((

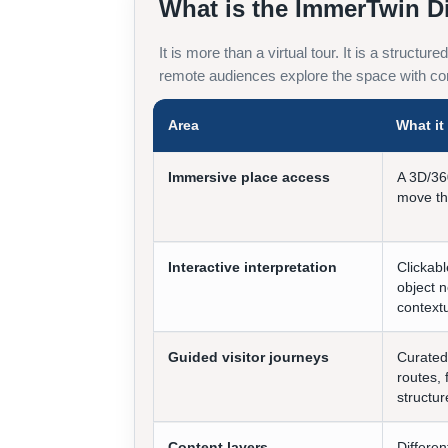
What is the ImmerTwin D
It is more than a virtual tour. It is a structu
remote audiences explore the space with con
Area
What i
Immersive place access
A 3D/36
move th
Interactive interpretation
Clickabl
object n
contextu
Guided visitor journeys
Curated
routes, 
structur
Content layers
Differen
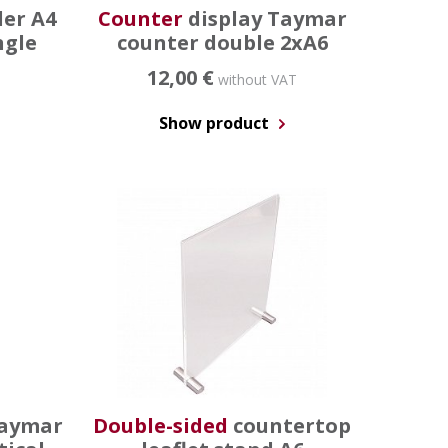
der A4
Counter
display Taymar
ngle
counter double 2xA6
12,00 €
without VAT
Show product
taymar
Double-sided
countertop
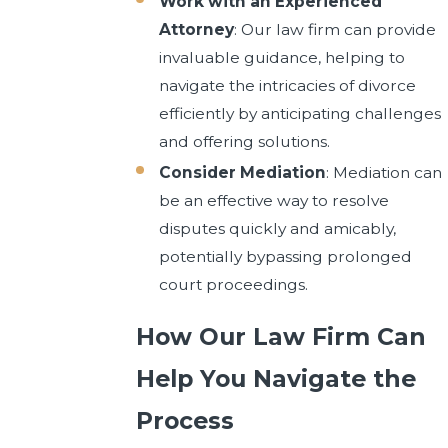
Work with an Experienced
Attorney
: Our law firm can provide
invaluable guidance, helping to
navigate the intricacies of divorce
efficiently by anticipating challenges
and offering solutions.
Consider Mediation
: Mediation can
be an effective way to resolve
disputes quickly and amicably,
potentially bypassing prolonged
court proceedings.
How Our Law Firm Can
Help You Navigate the
Process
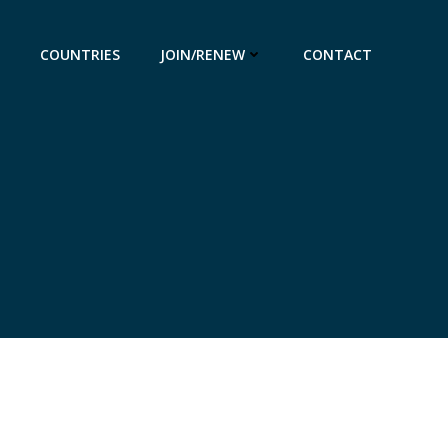
COUNTRIES
JOIN/RENEW
CONTACT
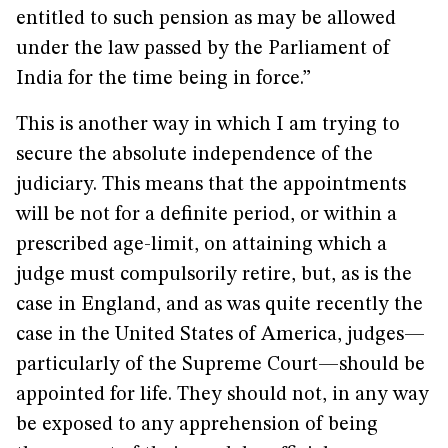
entitled to such pension as may be allowed
under the law passed by the Parliament of
India for the time being in force.”
This is another way in which I am trying to
secure the absolute independence of the
judiciary. This means that the appointments
will be not for a definite period, or within a
prescribed age-limit, on attaining which a
judge must compulsorily retire, but, as is the
case in England, and as was quite recently the
case in the United States of America, judges—
particularly of the Supreme Court—should be
appointed for life. They should not, in any way
be exposed to any apprehension of being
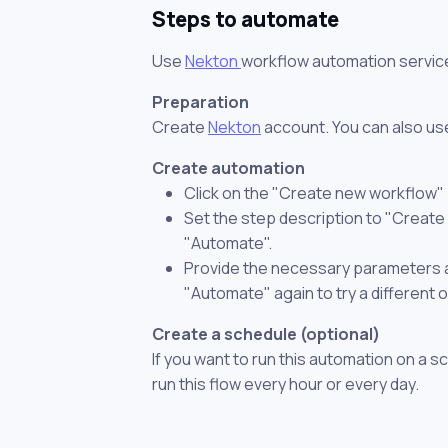
Steps to automate
Use
Nekton
workflow automation servic
Preparation
Create
Nekton
account. You can also use
Create automation
Click on the "Create new workflow"
Set the step description to "Create 
"Automate".
Provide the necessary parameters and
"Automate" again to try a different 
Create a schedule (optional)
If you want to run this automation on a s
run this flow every hour or every day.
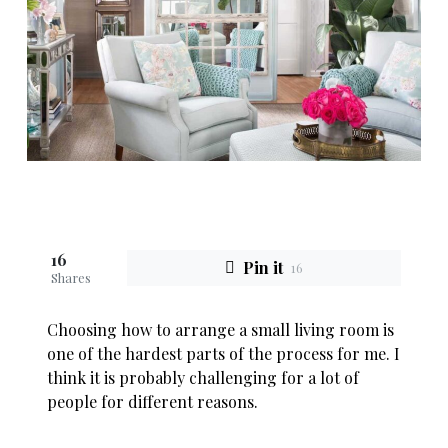
16
Pin it
16
Shares
Choosing how to arrange a small living room is
one of the hardest parts of the process for me. I
think it is probably challenging for a lot of
people for different reasons.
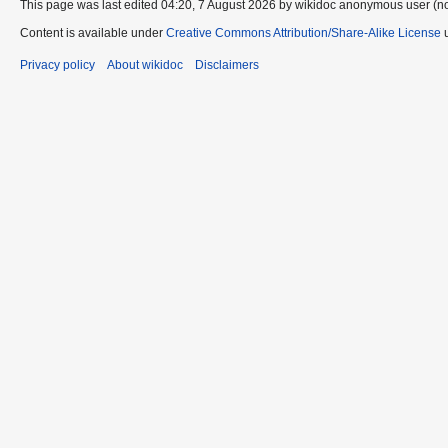
This page was last edited 04:20, 7 August 2026 by wikidoc anonymous user (n
Content is available under
Creative Commons Attribution/Share-Alike License
u
Privacy policy
About wikidoc
Disclaimers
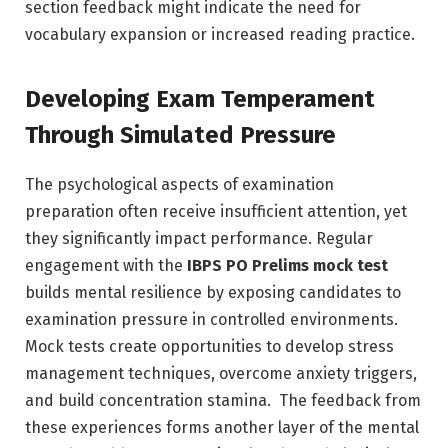
section feedback might indicate the need for
vocabulary expansion or increased reading practice.
Developing Exam Temperament
Through Simulated Pressure
The psychological aspects of examination
preparation often receive insufficient attention, yet
they significantly impact performance. Regular
engagement with the
IBPS PO Prelims mock test
builds mental resilience by exposing candidates to
examination pressure in controlled environments.
Mock tests create opportunities to develop stress
management techniques, overcome anxiety triggers,
and build concentration stamina. The feedback from
these experiences forms another layer of the mental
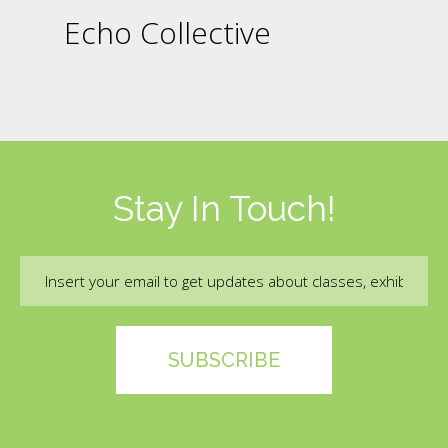
Echo Collective
Stay In Touch!
Email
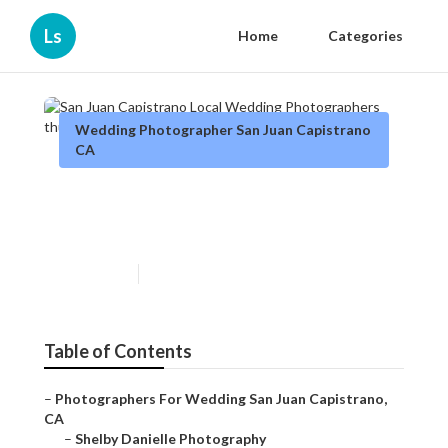
Ls
Home
Categories
Wedding Photographer San Juan Capistrano
CA
San Juan Capistrano Local
Wedding Photographers
Published en
6 min read
Table of Contents
–
Photographers For Wedding San Juan Capistrano,
CA
–
Shelby Danielle Photography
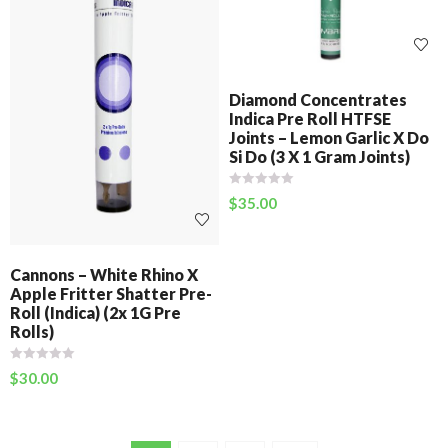
Diamond Concentrates
Indica Pre Roll HTFSE
Joints – Lemon Garlic X Do
Si Do (3 X 1 Gram Joints)
$
35.00
Cannons – White Rhino X
Apple Fritter Shatter Pre-
Roll (Indica) (2x 1G Pre
Rolls)
$
30.00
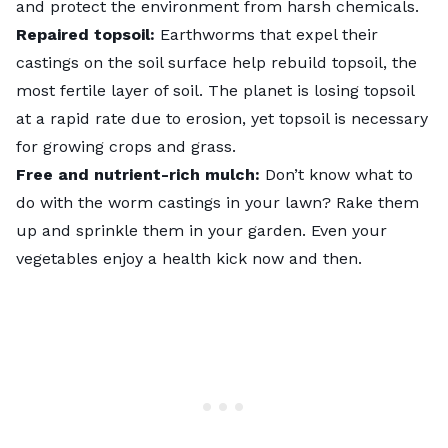
and protect the environment from harsh chemicals.
Repaired topsoil:
Earthworms that expel their
castings on the soil surface help rebuild topsoil, the
most fertile layer of soil. The planet is losing topsoil
at a rapid rate due to erosion, yet topsoil is necessary
for growing crops and grass.
Free and nutrient-rich mulch:
Don’t know what to
do with the worm castings in your lawn? Rake them
up and sprinkle them in your garden. Even your
vegetables enjoy a health kick now and then.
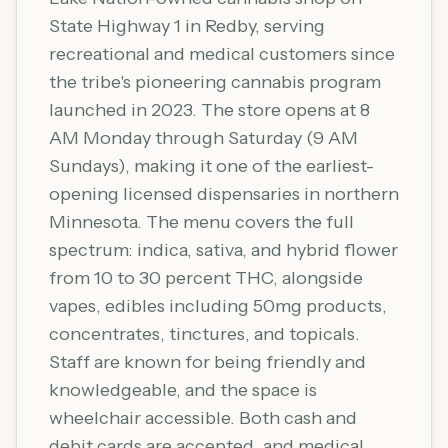
State Highway 1 in Redby, serving
recreational and medical customers since
the tribe's pioneering cannabis program
launched in 2023. The store opens at 8
AM Monday through Saturday (9 AM
Sundays), making it one of the earliest-
opening licensed dispensaries in northern
Minnesota. The menu covers the full
spectrum: indica, sativa, and hybrid flower
from 10 to 30 percent THC, alongside
vapes, edibles including 50mg products,
concentrates, tinctures, and topicals.
Staff are known for being friendly and
knowledgeable, and the space is
wheelchair accessible. Both cash and
debit cards are accepted, and medical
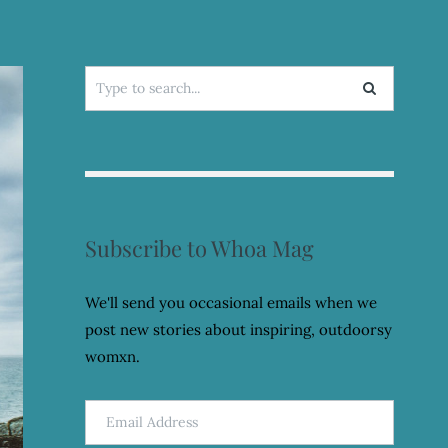
Search
for:
Subscribe to Whoa Mag
We'll send you occasional emails when we
post new stories about inspiring, outdoorsy
womxn.
Email
Address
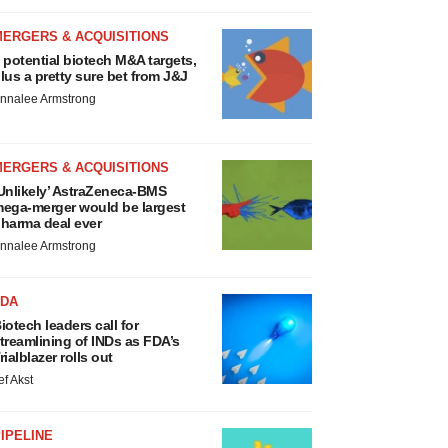
MERGERS & ACQUISITIONS
 potential biotech M&A targets,
lus a pretty sure bet from J&J
nnalee Armstrong
MERGERS & ACQUISITIONS
Unlikely’ AstraZeneca-BMS
ega-merger would be largest
harma deal ever
nnalee Armstrong
FDA
iotech leaders call for
treamlining of INDs as FDA’s
rialblazer rolls out
ef Akst
IPELINE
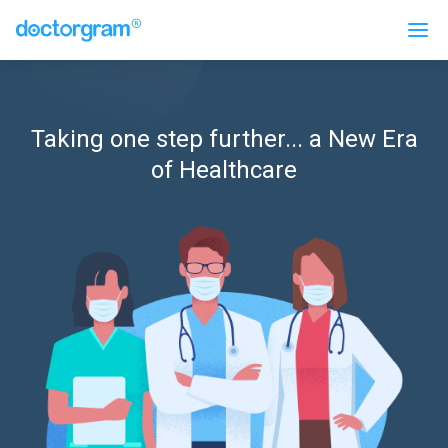
Taking one step further... a New Era
of Healthcare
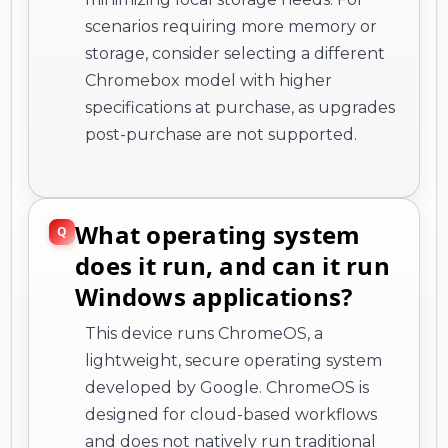
scenarios requiring more memory or
storage, consider selecting a different
Chromebox model with higher
specifications at purchase, as upgrades
post-purchase are not supported.
What operating system
does it run, and can it run
Windows applications?
This device runs ChromeOS, a
lightweight, secure operating system
developed by Google. ChromeOS is
designed for cloud-based workflows
and does not natively run traditional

))

◆ DIRECTIONS:
Transcribe the listing exactly. Its images are to be omitted.

◆ TASK OUTPUT:
What is the ImmerTwin D
It is more than a virtual tour. It is a structu
remote audiences explore the space with con
Area
What i
Immersive place access
A 3D/36
move th
Interactive interpretation
Clickabl
object n
contextu
Guided visitor journeys
Curated
routes, 
structur
Content layers
Differen
der A4
Counter
display Taymar
ngle
counter double 2xA6
12,00 €
without VAT
Show product
taymar
Double-sided
countertop
Work with an Experienced
Attorney
: Our law firm can provide
invaluable guidance, helping to
navigate the intricacies of divorce
efficiently by anticipating challenges
and offering solutions.
Consider Mediation
: Mediation can
be an effective way to resolve
disputes quickly and amicably,
potentially bypassing prolonged
court proceedings.
How Our Law Firm Can
Help You Navigate the
Process
COUNTRIES
JOIN/RENEW
CONTACT
entitled to such pension as may be allowed
under the law passed by the Parliament of
India for the time being in force.”
This is another way in which I am trying to
secure the absolute independence of the
judiciary. This means that the appointments
will be not for a definite period, or within a
prescribed age-limit, on attaining which a
judge must compulsorily retire, but, as is the
case in England, and as was quite recently the
case in the United States of America, judges—
particularly of the Supreme Court—should be
appointed for life. They should not, in any way
be exposed to any apprehension of being
Steps to automate
Use
Nekton
workflow automation servic
Preparation
Create
Nekton
account. You can also use
Create automation
Click on the "Create new workflow"
Set the step description to "Create 
"Automate".
Provide the necessary parameters and
"Automate" again to try a different 
Create a schedule (optional)
If you want to run this automation on a s
run this flow every hour or every day.
16
Pin it
16
Shares
Choosing how to arrange a small living room is
one of the hardest parts of the process for me. I
think it is probably challenging for a lot of
people for different reasons.
This page was last edited 04:20, 7 August 2026 by wikidoc anonymous user (n
Content is available under
Creative Commons Attribution/Share-Alike License
u
Privacy policy
About wikidoc
Disclaimers
section feedback might indicate the need for
vocabulary expansion or increased reading practice.
Developing Exam Temperament
Through Simulated Pressure
The psychological aspects of examination
preparation often receive insufficient attention, yet
they significantly impact performance. Regular
engagement with the
IBPS PO Prelims mock test
builds mental resilience by exposing candidates to
examination pressure in controlled environments.
Mock tests create opportunities to develop stress
management techniques, overcome anxiety triggers,
and build concentration stamina. The feedback from
these experiences forms another layer of the mental
Echo Collective
Stay In Touch!
Email
Ls
Home
Categories
Wedding Photographer San Juan Capistrano
CA
San Juan Capistrano Local
Wedding Photographers
Published en
6 min read
Table of Contents
–
Photographers For Wedding San Juan Capistrano,
CA
–
Shelby Danielle Photography
Diamond Concentrates
Indica Pre Roll HTFSE
Joints – Lemon Garlic X Do
Si Do (3 X 1 Gram Joints)
$
35.00
Cannons – White Rhino X
Apple Fritter Shatter Pre-
Roll (Indica) (2x 1G Pre
Rolls)
$
30.00
and protect the environment from harsh chemicals.
Repaired topsoil:
Earthworms that expel their
castings on the soil surface help rebuild topsoil, the
most fertile layer of soil. The planet is losing topsoil
at a rapid rate due to erosion, yet topsoil is necessary
for growing crops and grass.
Free and nutrient-rich mulch:
Don’t know what to
do with the worm castings in your lawn? Rake them
up and sprinkle them in your garden. Even your
vegetables enjoy a health kick now and then.
State Highway 1 in Redby, serving
recreational and medical customers since
the tribe's pioneering cannabis program
launched in 2023. The store opens at 8
AM Monday through Saturday (9 AM
Sundays), making it one of the earliest-
opening licensed dispensaries in northern
Minnesota. The menu covers the full
spectrum: indica, sativa, and hybrid flower
from 10 to 30 percent THC, alongside
vapes, edibles including 50mg products,
concentrates, tinctures, and topicals.
Staff are known for being friendly and
knowledgeable, and the space is
wheelchair accessible. Both cash and
debit cards are accepted, and medical
Search
for:
Subscribe to Whoa Mag
We'll send you occasional emails when we
post new stories about inspiring, outdoorsy
womxn.
Email
Address
MERGERS & ACQUISITIONS
 potential biotech M&A targets,
lus a pretty sure bet from J&J
nnalee Armstrong
MERGERS & ACQUISITIONS
Unlikely’ AstraZeneca-BMS
ega-merger would be largest
harma deal ever
nnalee Armstrong
FDA
iotech leaders call for
treamlining of INDs as FDA’s
rialblazer rolls out
ef Akst
IPELINE
Taking one step further... a New Era
of Healthcare
scenarios requiring more memory or
storage, consider selecting a different
Chromebox model with higher
specifications at purchase, as upgrades
post-purchase are not supported.
What operating system
does it run, and can it run
Windows applications?
This device runs ChromeOS, a
lightweight, secure operating system
developed by Google. ChromeOS is
designed for cloud-based workflows
and does not natively run traditional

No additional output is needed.